Ambisi besar untuk menjadikan Kota Bunga sebagai destinasi unggulan di Sulawesi Utara terus diperkuat melalui pembenahan strategi promosi yang lebih sistematis. Dalam pertemuan terbaru dengan Badan Promosi Pariwisata Daerah, ditegaskan bahwa daya tarik wilayah ini tidak boleh hanya bergantung pada satu hajatan besar saja setiap tahunnya.
Pemerintah daerah menginginkan adanya aliran wisatawan yang stabil melalui berbagai agenda yang terjadwal dengan rapi sepanjang periode kerja berlangsung. Dengan adanya skema yang terencana, para pelaku industri jasa dan ekonomi kreatif lokal dapat mempersiapkan diri lebih awal dalam menyambut kedatangan para pelancong dari berbagai penjuru.
"Kita ingin event di Tomohon bukan hanya TIFF saja, tapi harus ada kalender event tahunan yang jelas dan terencana," Ujar Caroll J.A. Senduk.

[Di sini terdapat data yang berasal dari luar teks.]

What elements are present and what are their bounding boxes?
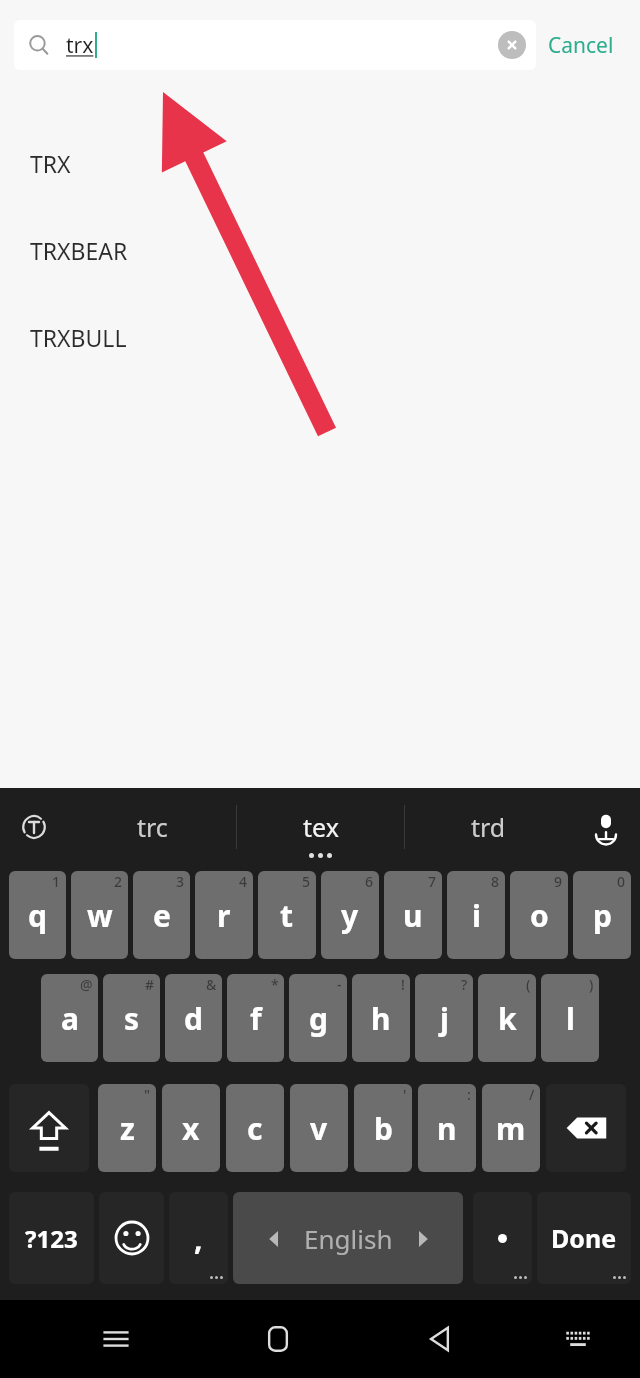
staticText: 6	[365, 872, 374, 891]
staticText: v	[310, 1108, 328, 1149]
button[interactable]: t	[258, 871, 316, 959]
button[interactable]: k	[478, 974, 536, 1062]
button[interactable]: TRX	[0, 120, 640, 207]
button[interactable]: Recents	[84, 1307, 148, 1371]
button[interactable]: v	[290, 1084, 348, 1172]
staticText: 5	[302, 872, 311, 891]
staticText: e	[153, 895, 171, 936]
staticText: t	[280, 895, 294, 936]
staticText: :	[467, 1085, 471, 1104]
staticText: (	[526, 975, 531, 994]
button[interactable]: trd	[405, 788, 572, 866]
button[interactable]: Home	[246, 1307, 310, 1371]
staticText: j	[440, 998, 449, 1039]
staticText: Done	[551, 1221, 617, 1255]
button[interactable]: TRXBEAR	[0, 207, 640, 294]
button[interactable]: e	[133, 871, 190, 959]
button[interactable]: key	[546, 1084, 626, 1172]
staticText: z	[120, 1108, 135, 1149]
button[interactable]: p	[573, 871, 631, 959]
staticText: x	[182, 1108, 200, 1149]
button[interactable]: key	[99, 1192, 164, 1284]
button[interactable]: Back	[408, 1307, 472, 1371]
staticText: tex	[303, 810, 339, 844]
staticText: *	[271, 975, 279, 994]
button[interactable]: Hide keyboard	[550, 1311, 606, 1367]
button[interactable]: c	[226, 1084, 284, 1172]
button[interactable]: z	[98, 1084, 156, 1172]
staticText: i	[472, 895, 481, 936]
staticText: '	[403, 1085, 407, 1104]
button[interactable]: f	[227, 974, 284, 1062]
staticText: 4	[239, 872, 248, 891]
button[interactable]: trc	[68, 788, 236, 866]
staticText: 1	[52, 872, 61, 891]
button[interactable]: Voice input	[572, 788, 640, 866]
staticText: g	[309, 998, 328, 1039]
staticText: h	[371, 998, 391, 1039]
staticText: a	[61, 998, 79, 1039]
button[interactable]: l	[541, 974, 599, 1062]
button[interactable]: ,	[169, 1192, 228, 1284]
staticText: 0	[617, 872, 626, 891]
staticText: r	[217, 895, 231, 936]
staticText: d	[184, 998, 203, 1039]
button[interactable]: Cancel	[536, 23, 626, 68]
button[interactable]: x	[162, 1084, 220, 1172]
staticText: ?	[461, 975, 468, 994]
staticText: 9	[554, 872, 563, 891]
button[interactable]: w	[71, 871, 128, 959]
button[interactable]: key	[473, 1192, 532, 1284]
staticText: l	[566, 998, 575, 1039]
button[interactable]: y	[321, 871, 379, 959]
staticText: "	[144, 1085, 151, 1104]
staticText: 7	[428, 872, 437, 891]
button[interactable]: i	[447, 871, 505, 959]
button[interactable]: b	[354, 1084, 412, 1172]
staticText: p	[593, 895, 612, 936]
staticText: w	[87, 895, 113, 936]
button[interactable]: TRXBULL	[0, 294, 640, 381]
staticText: k	[498, 998, 517, 1039]
button[interactable]: Done	[537, 1192, 631, 1284]
button[interactable]: h	[352, 974, 410, 1062]
button[interactable]: j	[415, 974, 473, 1062]
button[interactable]: key	[233, 1192, 463, 1284]
staticText: f	[250, 998, 262, 1039]
staticText: !	[401, 975, 405, 994]
staticText: Cancel	[548, 31, 614, 60]
button[interactable]: g	[289, 974, 347, 1062]
staticText: n	[437, 1108, 457, 1149]
button[interactable]: key	[9, 1084, 89, 1172]
staticText: s	[124, 998, 140, 1039]
staticText: /	[529, 1085, 535, 1104]
staticText: #	[145, 975, 155, 994]
staticText: )	[589, 975, 594, 994]
button[interactable]: Clear	[498, 31, 526, 59]
staticText: m	[496, 1108, 526, 1149]
button[interactable]: m	[482, 1084, 540, 1172]
staticText: c	[247, 1108, 263, 1149]
staticText: @	[80, 975, 93, 994]
button[interactable]: u	[384, 871, 442, 959]
staticText: TRXBULL	[30, 322, 127, 353]
staticText: 3	[176, 872, 185, 891]
button[interactable]: Translate	[0, 788, 68, 866]
button[interactable]: ?123	[9, 1192, 94, 1284]
button[interactable]: trx	[14, 20, 536, 70]
staticText: y	[341, 895, 359, 936]
staticText: u	[403, 895, 423, 936]
button[interactable]: r	[195, 871, 253, 959]
button[interactable]: n	[418, 1084, 476, 1172]
staticText: English	[304, 1221, 393, 1256]
button[interactable]: d	[165, 974, 222, 1062]
button[interactable]: s	[103, 974, 160, 1062]
button[interactable]: a	[41, 974, 98, 1062]
button[interactable]: o	[510, 871, 568, 959]
staticText: 8	[491, 872, 500, 891]
button[interactable]: q	[9, 871, 66, 959]
button[interactable]: tex	[237, 788, 404, 866]
staticText: q	[28, 895, 47, 936]
staticText: trc	[137, 810, 168, 844]
staticText: o	[530, 895, 549, 936]
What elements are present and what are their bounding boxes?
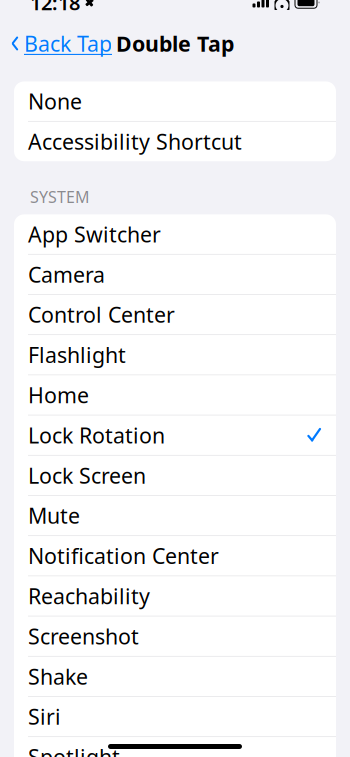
staticText: Lock Rotation xyxy=(28,421,165,449)
staticText: Shake xyxy=(28,662,88,690)
button[interactable]: Accessibility Shortcut xyxy=(14,122,336,161)
button[interactable]: Mute xyxy=(14,496,336,535)
button[interactable]: Siri xyxy=(14,697,336,736)
button[interactable]: Lock Screen xyxy=(14,456,336,495)
staticText: Flashlight xyxy=(28,341,126,369)
button[interactable]: Screenshot xyxy=(14,616,336,656)
button[interactable]: Notification Center xyxy=(14,536,336,576)
staticText: 12:18 xyxy=(30,0,80,16)
button[interactable]: Home indicator xyxy=(108,744,242,749)
staticText: Siri xyxy=(28,702,61,731)
button[interactable]: Lock Rotation xyxy=(14,415,336,455)
button[interactable]: Spotlight xyxy=(14,737,336,757)
staticText: Double Tap xyxy=(116,29,234,58)
staticText: Camera xyxy=(28,260,105,288)
staticText: SYSTEM xyxy=(30,186,90,207)
staticText: Accessibility Shortcut xyxy=(28,127,242,156)
button[interactable]: Camera xyxy=(14,255,336,294)
staticText: None xyxy=(28,87,82,115)
staticText: Notification Center xyxy=(28,542,219,570)
button[interactable]: Flashlight xyxy=(14,335,336,374)
button[interactable]: Control Center xyxy=(14,295,336,334)
staticText: Reachability xyxy=(28,582,150,610)
button[interactable]: Reachability xyxy=(14,576,336,616)
staticText: Control Center xyxy=(28,300,175,329)
staticText: Back Tap xyxy=(24,29,112,58)
button[interactable]: App Switcher xyxy=(14,214,336,254)
button[interactable]: Home xyxy=(14,375,336,415)
staticText: Lock Screen xyxy=(28,461,146,490)
staticText: Mute xyxy=(28,501,80,530)
staticText: Screenshot xyxy=(28,622,139,650)
button[interactable]: Back Tap xyxy=(8,23,114,64)
staticText: App Switcher xyxy=(28,220,161,248)
staticText: Home xyxy=(28,381,89,409)
button[interactable]: Shake xyxy=(14,657,336,696)
button[interactable]: None xyxy=(14,82,336,121)
staticText: Spotlight xyxy=(28,743,120,757)
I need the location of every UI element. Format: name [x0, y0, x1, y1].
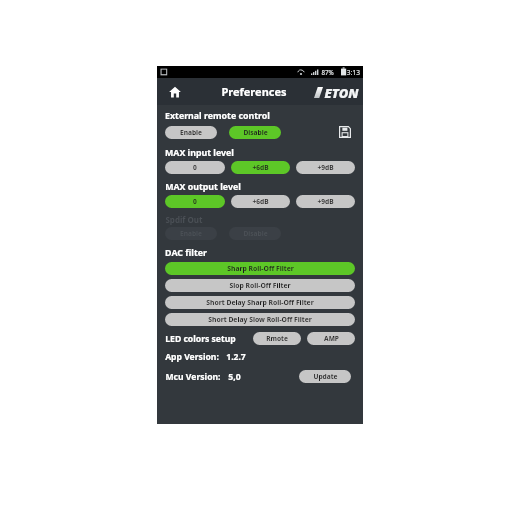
- button[interactable]: Save: [337, 124, 353, 140]
- button[interactable]: Short Delay Sharp Roll-Off Filter: [165, 296, 355, 309]
- button[interactable]: Home: [165, 82, 185, 102]
- staticText: +6dB: [252, 197, 269, 206]
- staticText: 13:13: [343, 68, 360, 77]
- staticText: AMP: [324, 334, 339, 343]
- button[interactable]: Slop Roll-Off Filter: [165, 279, 355, 292]
- staticText: LED colors setup: [165, 333, 236, 345]
- button[interactable]: Short Delay Slow Roll-Off Filter: [165, 313, 355, 326]
- staticText: Enable: [180, 229, 202, 238]
- button[interactable]: 0: [165, 161, 225, 174]
- button[interactable]: +6dB: [231, 195, 290, 208]
- staticText: Slop Roll-Off Filter: [229, 281, 291, 290]
- button[interactable]: Update: [299, 370, 351, 383]
- staticText: Short Delay Slow Roll-Off Filter: [208, 315, 312, 324]
- staticText: Mcu Version:: [165, 371, 221, 383]
- staticText: MAX output level: [165, 181, 241, 193]
- staticText: +6dB: [252, 163, 269, 172]
- button[interactable]: AMP: [307, 332, 355, 345]
- button[interactable]: +9dB: [296, 195, 355, 208]
- button[interactable]: Rmote: [253, 332, 301, 345]
- staticText: +9dB: [317, 163, 334, 172]
- staticText: 1.2.7: [226, 351, 246, 363]
- button[interactable]: +9dB: [296, 161, 355, 174]
- button[interactable]: Disable: [229, 227, 281, 240]
- staticText: ETON: [324, 84, 359, 100]
- staticText: MAX input level: [165, 147, 234, 159]
- staticText: +9dB: [317, 197, 334, 206]
- button[interactable]: 0: [165, 195, 225, 208]
- staticText: Rmote: [266, 334, 288, 343]
- staticText: Spdif Out: [165, 214, 203, 225]
- staticText: Preferences: [221, 84, 287, 99]
- staticText: 87%: [321, 68, 334, 76]
- staticText: Enable: [180, 128, 202, 137]
- button[interactable]: Enable: [165, 126, 217, 139]
- staticText: App Version:: [165, 351, 219, 363]
- button[interactable]: Enable: [165, 227, 217, 240]
- staticText: External remote control: [165, 110, 270, 122]
- staticText: 0: [193, 163, 197, 172]
- staticText: Disable: [243, 128, 268, 137]
- staticText: Disable: [243, 229, 268, 238]
- staticText: DAC filter: [165, 247, 207, 259]
- staticText: 0: [193, 197, 197, 206]
- button[interactable]: Sharp Roll-Off Filter: [165, 262, 355, 275]
- button[interactable]: Disable: [229, 126, 281, 139]
- staticText: Sharp Roll-Off Filter: [227, 264, 294, 273]
- staticText: Short Delay Sharp Roll-Off Filter: [206, 298, 314, 307]
- button[interactable]: +6dB: [231, 161, 290, 174]
- staticText: 5,0: [228, 371, 241, 383]
- staticText: Update: [313, 372, 338, 381]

Penekanan ini menjadi dasar bagi tim promosi untuk mulai menggali potensi-potensi tersembunyi di tingkat kelurahan yang memiliki nilai jual budaya tinggi bagi pasar domestik maupun mancanegara.
Sebagai bagian dari rencana strategis tahun berjalan, sektor pariwisata daerah akan melakukan ekspansi promosi ke ibu kota melalui kolaborasi dengan berbagai pihak terkait. Fokus utama tahun 2026 mencakup optimalisasi pusat informasi wisata yang menjadi gerbang utama bagi setiap individu yang ingin mengenal kekayaan alam dan budaya lokal lebih dalam.
Rencana kegiatan dan agenda strategis pariwisata meliputi:
Partisipasi dalam International FLEI di JIEXPO pada 7 hingga 10 Mei 2026.
Penguatan promosi destinasi lokal seperti kawasan Woloan dan Rurukan.
Maksimalisasi fungsi Tomohon Visitor Centre sebagai pusat informasi terpadu.
Pengembangan lomba foto pariwisata dan kampanye di pusat-pusat keramaian nasional.
Sinergi lintas dinas juga menjadi poin krusial yang ditegaskan guna menjamin keberlanjutan setiap program yang telah dirancang dalam skema besar promosi daerah. Kolaborasi antara pemerintah dan asosiasi diharapkan mampu membangun ekosistem yang lebih kuat bagi pertumbuhan investasi di bidang pariwisata dan ekonomi kreatif secara jangka panjang.
Kehadiran perwakilan promotor dan pejabat daerah dalam audiensi ini sekaligus memastikan bahwa setiap langkah komunikasi publik yang diambil telah sesuai dengan kebutuhan pasar saat ini. "Kita ingin event di Tomohon bukan hanya TIFF saja, tapi harus ada kalender event tahunan yang jelas dan terencana," Ujar Caroll J.A. Senduk menutup arahannya terkait visi pariwisata masa depan.
Melalui langkah proaktif pada Kamis, 23 April 2026 ini, Tomohon optimis dapat meningkatkan angka kunjungan secara signifikan dengan memanfaatkan kekuatan narasi lokal yang autentik. Dengan kalender yang konsisten, wajah pariwisata kota ini diharapkan semakin bersinar di tengah kompetisi destinasi wisata nasional yang semakin dinamis.